Dernièrement, la municipalité de Roumazières-Loubert, dirigée par Jean-Michel Dufaut, organisait une réunion d’information à l’intention des nouveaux élus concernant Laffit, le site d’enfouissement de déchets industriels situé sur la commune.
Cette réunion était animée par
Jean-Louis Mauss, directeur de la Réhabilitation environnementale chez Rhodia.
Pour le maire,
«Laffit est un site d’enfouissement de déchets totalement sécurisé, d’une sécurité de qualité et pérenne sur de très nombreuses années».
Au niveau administratif, c’est bien cadré : la loi selon laquelle le pollueur est le payeur est appliquée. La question qui se pose est :
«Est-ce que ça va continuer ? L’Etat va-t-il continuer à assumer sa part ?».

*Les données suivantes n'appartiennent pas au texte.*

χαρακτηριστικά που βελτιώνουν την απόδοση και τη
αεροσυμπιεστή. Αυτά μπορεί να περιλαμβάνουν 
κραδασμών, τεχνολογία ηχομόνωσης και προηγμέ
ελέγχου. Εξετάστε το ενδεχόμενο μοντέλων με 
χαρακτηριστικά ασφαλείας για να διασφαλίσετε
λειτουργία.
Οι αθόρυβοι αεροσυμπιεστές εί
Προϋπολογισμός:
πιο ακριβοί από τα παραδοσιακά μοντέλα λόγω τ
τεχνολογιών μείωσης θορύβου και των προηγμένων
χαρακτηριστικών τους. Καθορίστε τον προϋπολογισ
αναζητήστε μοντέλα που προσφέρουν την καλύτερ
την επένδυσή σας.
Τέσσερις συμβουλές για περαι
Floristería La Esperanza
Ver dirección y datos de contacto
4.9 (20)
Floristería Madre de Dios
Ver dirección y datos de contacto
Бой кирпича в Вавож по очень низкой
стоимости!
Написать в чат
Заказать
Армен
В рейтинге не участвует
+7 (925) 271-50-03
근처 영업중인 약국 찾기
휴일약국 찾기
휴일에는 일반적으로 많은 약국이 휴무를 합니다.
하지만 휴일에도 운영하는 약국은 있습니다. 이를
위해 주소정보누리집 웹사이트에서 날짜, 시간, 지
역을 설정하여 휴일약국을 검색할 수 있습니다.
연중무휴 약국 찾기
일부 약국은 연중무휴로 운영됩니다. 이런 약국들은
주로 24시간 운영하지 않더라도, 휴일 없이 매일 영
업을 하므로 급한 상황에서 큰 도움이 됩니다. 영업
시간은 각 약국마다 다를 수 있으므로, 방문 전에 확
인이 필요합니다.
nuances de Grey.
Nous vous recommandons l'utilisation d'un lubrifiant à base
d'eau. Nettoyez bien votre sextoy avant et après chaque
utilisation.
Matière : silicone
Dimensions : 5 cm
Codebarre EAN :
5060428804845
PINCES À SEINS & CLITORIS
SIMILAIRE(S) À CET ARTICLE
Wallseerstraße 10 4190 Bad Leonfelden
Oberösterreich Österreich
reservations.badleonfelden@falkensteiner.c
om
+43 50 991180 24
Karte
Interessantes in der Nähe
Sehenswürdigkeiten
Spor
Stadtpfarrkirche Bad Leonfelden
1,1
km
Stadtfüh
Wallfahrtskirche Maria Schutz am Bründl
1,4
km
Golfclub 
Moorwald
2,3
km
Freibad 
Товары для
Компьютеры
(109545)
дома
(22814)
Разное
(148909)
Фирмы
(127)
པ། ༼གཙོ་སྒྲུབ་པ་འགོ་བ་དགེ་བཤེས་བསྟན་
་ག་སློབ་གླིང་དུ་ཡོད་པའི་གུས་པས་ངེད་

Les élus ont demandé une reconnaissance de servitude d’utilité publique, servitude inscrite obligatoirement dans le POS (Plan d’occupation des sols) pour interdire toute construction sur ou à proximité du site.
«Ce dossier implique une enquête publique faite par le préfet et payée par l’Etat. Nous demandons le lancement de cette enquête».
Rappel : En 1994, une bâche plastique est installée sur l’ensemble du site pour éviter les écoulements d’eau.
Son efficacité se détériore à nouveau vers les années 1997, rappelle Jean-Louis Mauss. Des discussions sont intervenues avec la Drire (direction régionale pour la protection de l’environnement) pour essayer d’améliorer encore le système. Dans le même temps, les fonds de l’Etat n’arrivaient plus. Une réunion est organisée au ministère de l’intérieur. Il est décidé de construire un mur souterrain autour du site et de changer la façon de surveiller le site. Coût du mur : 1,5 million d’euros + 1,5 millions d’euros pour le reste des travaux, 200 000 euros étant nécessaires au suivi annuel.
Il a fallu en 1er lieu vider une décharge qui restait sur le côté. Les déchets ont été conditionnés et transférés à Bellegarde (Nîmes) en 2002.
La 2e action a lieu en 2005 : la terre qui remplit le mur de contournement des eaux est remplacée par du béton isolant au maximum, un mur qui descend jusqu’à 10 mètres de profondeur. Autour, un fossé drainant évacue les eaux pluviales vers l’extérieur.
«Il s’agissait d’empêcher des infiltrations dans les nappes phréatiques».
La société exploitante du site, Acodex, est en liquidation de paiement depuis 1982, bien que juridiquement responsable du site, elle n’a pas les moyens financiers d’assumer sa responsabilité.
Pour
Jean-Michel Dufaut, cette réunion vise aussi à
«garder à l’esprit cette «histoire». L’Etat doit prendre en charge ce dossier car il est trop lourd pour une commune comme Roumazières-Loubert».